|
|
|
|
|
by dzaima
676 days ago
|
|
Expanding on 3: I think it ends up at O(n^2 * log n) transistors, O(log n) critical path (not sure on routing or what fan-out issues might there be). Basically: determine end of instruction at each byte (trivial but expensive). Determine end of two instructions at each byte via end2[i]=end[end[i]]. Then end4[i]=end2[end2[i]], etc, log times. That's essentially log(n) shuffles. With 32-byte/cycle decode that's roughy five 'vpermb ymm's, which is rather expensive (though various forms of shortcuts should exist - for the larger layers direct chasing is probably feasible, and for the smaller ones some special-casing of single-byte instructions could work). And, actually, given the mention of O(log n)-transistor shuffles at http://www.numberworld.org/blogs/2024_8_7_zen5_avx512_teardo..., it might even just be O(n * log^2(n)) transistors.

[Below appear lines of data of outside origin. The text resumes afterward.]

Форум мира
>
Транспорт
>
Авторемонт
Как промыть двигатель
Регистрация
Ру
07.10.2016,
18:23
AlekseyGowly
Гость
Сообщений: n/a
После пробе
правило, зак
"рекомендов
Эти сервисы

Importantly, x86 itself plays no part in the non-trivial part. It applies equqlly to the RISC-V compressed extension, just with a smaller constant. |
|
x86 requires checking for a REX, REX2, VEX, EVEX, etc prefix. Then you must check for either 1 or 2 instruction bytes. Then you must check for the existence of a register byte, how many immediate byte(s), and if you use a scaled index byte. Then if a register byte exists, you must check it for any displacement bytes to get your final instruction length total.

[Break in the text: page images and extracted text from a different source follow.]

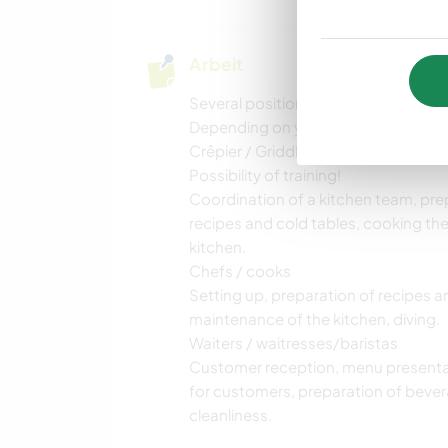
Arbeit
Several positions are to be filled wit
Depending on your interests and abilit
Crêpier / Griddle
Possibility of training!
Coordination of a kitchen team, pre
recipes and cold tables, cooking th
kitchen.
Chefs / cooks
Setting up, preparation of recipes an
maintenance of the kitchen, diving.
Waiters / waitresses/baristas
Customer reception, menu presentati
for customers, preparation of bever
cleanliness.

RISC-V starts with a small complexity then multiplies it by a small amount. x86 starts with a high complexity then multiplies it by a big amount. The real world difference here is large.
As I pointed out elsewhere ARM's A715 dropped support for aarch32 (which is still far easier to decode than x86) and cut decoder size by 75% while increasing raw decoder count by 20%. The decoder penalties of bad ISA design extend beyond finding instruction boundaries.